Naidu will not only be the big boss in Andhra Pradesh, he’ll also be the chief bargainer in Delhi. In the late 1990s, India’s big corporates saw in him a ‘future prime minister’. I was present at one such meeting of corporate bigwigs in Mumbai. Chandrababu will have memories of those politically turbulent days when coalition politics was the norm — from the V.P. Singh government of 1989-90 to the Vajpayee years (1998–2004) to Manmohan Singh’s tenure (2004–14).

Naidu is from the South, Nitish Kumar is from the Hindi belt. Their political compulsions and expectations from the Central government will be different. Many politicians from India’s South have a grouse about the ‘South subsidising the North’.

At the heart of the matter is a ‘demographic imbalance’. It rankles with the southern states that they have done better in human development terms, including containing their population, but are, for the same reason, at risk of being underrepresented in the Houses of Parliament after delimitation. Even while the taxation and development cost burdens are supposed to be shared by all.

The question could flare up violently when the delimitation of constituencies, scheduled in 2026, starts. The size of the Lok Sabha will go up from 543 to over 750. Almost 60 per cent of the members of the expanded House will be from the North, creating a great imbalance in representational terms. The issue is a political hot potato and can burn a leader who mishandles it.

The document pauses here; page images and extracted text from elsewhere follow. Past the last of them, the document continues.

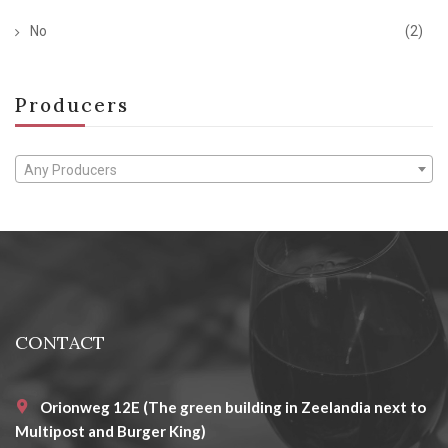
No
(2)
Producers
Any Producers
CONTACT
Orionweg 12E (The green building in Zeelandia next to
Multipost and Burger King)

A new President will be elected in 2027. That promises to be another full-blown confrontation. The BJP, even the NDA, will not have the numbers to choose a candidate unanimously. There will be disagreements even within the NDA over their preferred presidential candidate.

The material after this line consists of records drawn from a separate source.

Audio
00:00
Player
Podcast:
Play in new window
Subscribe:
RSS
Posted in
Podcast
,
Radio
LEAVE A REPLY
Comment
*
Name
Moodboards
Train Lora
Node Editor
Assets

The verdict has mercifully put the brakes on India’s runaway slide into a majoritarian hell. Modi’s rumoured plan to drive the country towards a presidential form of government will not materialise. We can expect the polity to open up and the shackles on India’s democratic institutions to loosen. This is a window of opportunity to reboot the democratic process, but the election results also hide questions with explosive content.